L’administration américaine, aux ordres de Joe Biden, dessine par petites touches sa politique étrangère au Moyen-Orient; et notamment en Arabie saoudite. Et ce, en mettant fin au soutien américain à la coalition menée par les Saoudiens au Yémen. De même qu’en retirant les rebelles houthis de la liste noire des organisations terroristes. Tout en décidant d’avoir le roi Salmane pour unique interlocuteur.
Recadrer et équilibrer. Tel semble être le mot d’ordre de Joe Biden, le 46ème président des Etats-Unis. Puisqu’il entend tourner la page de la politique étrangère désastreuse suivie par Trump au Moyen-Orient. Et notamment avec son puissant allié régional, l’Arabie saoudite.
Biden : « La guerre au Yémen doit cesser »
Ainsi, l’une des premières décisions prise par le nouveau locataire de la Maison Blanche fut l’arrêt brutal du soutien américain à la coalition menée par les Saoudiens au Yémen.
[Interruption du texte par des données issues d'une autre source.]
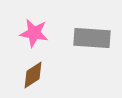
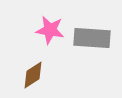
pink star: moved 16 px right, 3 px up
Un conflit dans lequel l’Arabie saoudite est enlisée depuis six ans. « Nous renforçons nos efforts diplomatiques pour mettre fin à la guerre au Yémen; laquelle a créé une catastrophe humanitaire et stratégique ». C’est ce que déclarait le président américain dans son premier discours de politique étrangère.
Et de marteler avec force: « Cette guerre doit cesser. Et pour souligner notre détermination, nous mettons fin à tout soutien américain. Et ce, aux opérations offensives dans la guerre au Yémen; y compris aux ventes d’armes. »
A signaler que Ryad commande depuis 2015 une coalition militaire en soutien au gouvernement yéménite face aux Houthis appuyés par l’Iran. Et qu’il est accusé de bavures envers les civils. Et ce, dans le pays le plus pauvre de la péninsule arabe. Où des écoles et même des hôpitaux furent bombardés sans discernement.
Un geste envers l’Iran?
D’autre part, Antony Blinken décidait de retirer les Houthis de la liste noire américaine des organisations terroristes. Et ce, dans un geste inattendu du nouveau chef de la diplomatie américaine. Il risque de mettre à mal les équilibres des alliances régionales. Une décision qui permettra dorénavant d’acheminer de l’aide humanitaire. Dans les vastes territoires contrôlés par les rebelles houthis soutenus par Téhéran. Un clin d’œil vers Téhéran?
Un seul interlocuteur : le roi Salmane
Et ce n’est pas tout. En effet, Joe Biden, qui entend prendre ses distances avec le royaume wahhabite, veut avoir un seul interlocuteur. A savoir le roi Salmane plutôt que le prince héritier Mohammed Ben Salmane (MBS).
« Nous avons clairement dit depuis le début que nous allions rééquilibrer notre relation avec l’Arabie saoudite ». Ainsi soulignait Jen Psaki, porte-parole de la Maison-Blanche. Elle répondait à des questions, lors de son point de presse quotidien.
D’ailleurs, à la question de l’opportunité d’un éventuel échange téléphonique à venir entre son patron et le prince héritier. Lequel était l’interlocuteur privilégié de Donald Trump. Jen Psaki a assuré que « cela n’est pas à l’ordre du jour. L’homologue du président est le roi Salmane et il aura un échange avec lui le moment venu ». Ainsi répondait-elle, sur un ton cinglant.
« Les jours où MBS avait un accès direct à la Maison Blanche sont semble-t-il révolus, au moins pour le moment ». Telle était la réaction sur Twitter de l’ex-diplomate Aaron David Miller, négociateur sous des gouvernements démocrates comme républicains.
A ce propos, notons que tous les présidents américains, sans exception, ont entretenu des « relations spéciales » avec les membres de la famille royale.
Mais la proximité de l’ancien président Trump ainsi que son gendre Jared Kushner avec le prince héritier était trop voyante. Ainsi, en recevant Mohamed Ben Salmane début 2018 dans le Bureau ovale, le milliardaire républicain avait évoqué sa « grande amitié » avec son hôte. « Nous nous comprenons l’un l’autre », s’était-il écrié à l’issue de cette visite.
Concession
Alors, est-ce pour amadouer la nouvelle administration américaine, Joe Biden étant plus attentif que son prédécesseur Donald Trump à la question des droits de l’homme, que l’héritier de la couronne saoudienne décida la libération de Loujain Al-Hathloul, l’icône de la lutte pour l’émancipation de la femme saoudienne?
« Elle était une importante militante des droits des femmes. La libérer était la chose à faire ». Ainsi réagissait le président américain, mercredi 10 février, quelques heures après la sortie de prison de la militante saoudienne. Affirmant ainsi faire de la défense des droits de l’homme son cheval de bataille et un marqueur de sa politique étrangère.